The progress of derivative actions is subject to the superintendence of the court (see CPR 19.9). So it was that pursuant to the prescribed procedure the matter came before Mr Stephen Houseman QC, sitting as a Deputy Judge of the High Court, in April and May of this year when he heard and decided the second stage “permission to proceed” application. Broadly speaking, by way of his first May judgment, the Deputy Judge decided that there were good grounds for permission to be granted; and by way of his second May judgment, following the May hearing, he took the view that the permission could be granted on a conditional basis.

5.

The permission granted under CPR 19.9(4) was conditional only, because, as will become clear in this judgment, the Deputy Judge found that the Cs did not have the requisite standing to bring the derivative claim but that the position was capable of remedy. Indeed, this remedy was seen as both proximate and probable. As the Deputy Judge himself appreciated however, his decision had a novelty to it that suggested scrutiny by an appellate tribunal was desirable. I was told that Mr Verhoef’s appeal in respect of the permission decision is now listed to be heard in the Court of Appeal in April 2021.

6.

At paragraph 101 of his second May judgment the Deputy Judge said this:

In light of this conclusion, I adjourn the Costs Indemnity Application to the October Hearing. I reserve the costs of the Permission Application, including these consequential matters, to the judge who conducts the October Hearing - observing that some form of split result on costs appears to be just and reasonable even if Boston obtain standing to take this derivative claim forward. I also adjourn or reserve to the October Hearing the question of any (further) extension to the validity of the claim form (as may be amended in the meantime) pursuant to CPR 7.6, because I am not persuaded that it is appropriate to extend validity at this stage.

7.

Adding only that the difficulty in respect of standing has now been resolved as the Deputy Judge expected, and that the suggestion of amending the draft Claim Form (which in accordance with the CPR 19 procedure has still not been served) was not, doubtless for good procedural reason, pressed before me, it is against the background I have explained that I am now asked to decide the question of who should bear the costs of the proceedings before Mr Houseman QC; and also whether it is right that the Companies should bear the costs of the Cs as they proceed with the task of bringing the derivative claim to trial and determination by the court.

The Facts

8.

Although the facts are set out in some detail in the two judgments of Mr Houseman QC to which I have already referred, it is necessary for the purposes of this judgment for me to give a short account of what lies behind the Cs’ allegations. The proceedings concern the Szerelmey group of companies (Szerelmey Group). The Szerelmey Group (engaged as I have already noted, in the business of stone restoration and repair)

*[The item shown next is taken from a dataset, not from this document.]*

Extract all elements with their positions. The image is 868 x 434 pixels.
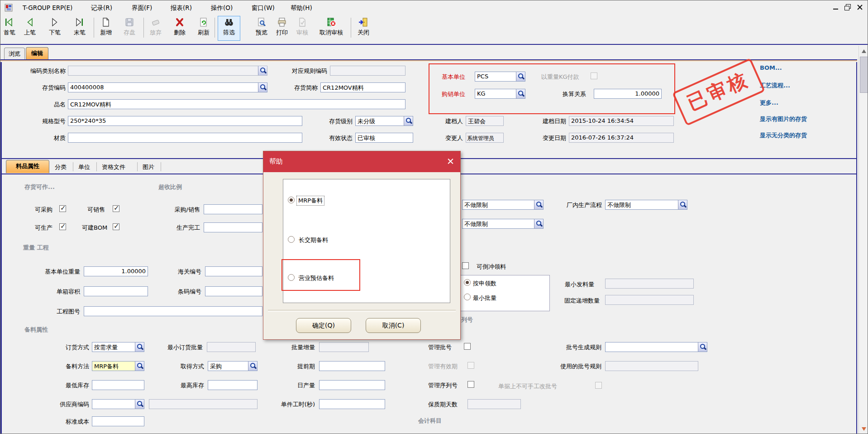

is the joint enterprise of Mr Verhoef and Mr Earl Krause (the settlor of the Erutuf Trust) who have it seems been in business together since the 1960s.

9.

It seems that as they neared retirement and issues of succession arose, the longstanding relationship between Mr Krause and Mr Verhoef broke down. It is alleged, amongst other claims, that Mr Verhoef excluded Mr Krause from the Szerelmey Group business by preventing him from receiving necessary information and by taking profits to which he was not entitled.

10.

The ownership structure in respect of the Companies was described by Mr Houseman QC in his 7 May judgment at paragraphs 12/13 as follows:

Mr Verhoef and his family are beneficiaries under a New Zealand trust represented by VOC Trustee Limited (“VOC”). Through that trust arrangement and his ownership of an English company called Warthog Investments Limited

(“WIL”), Mr Verhoef and his family effectively hold a majority of the voting rights in each of the Operating Companies. For convenience, I refer to this compendiously as the “VOC/Verhoef” shareholding or stake.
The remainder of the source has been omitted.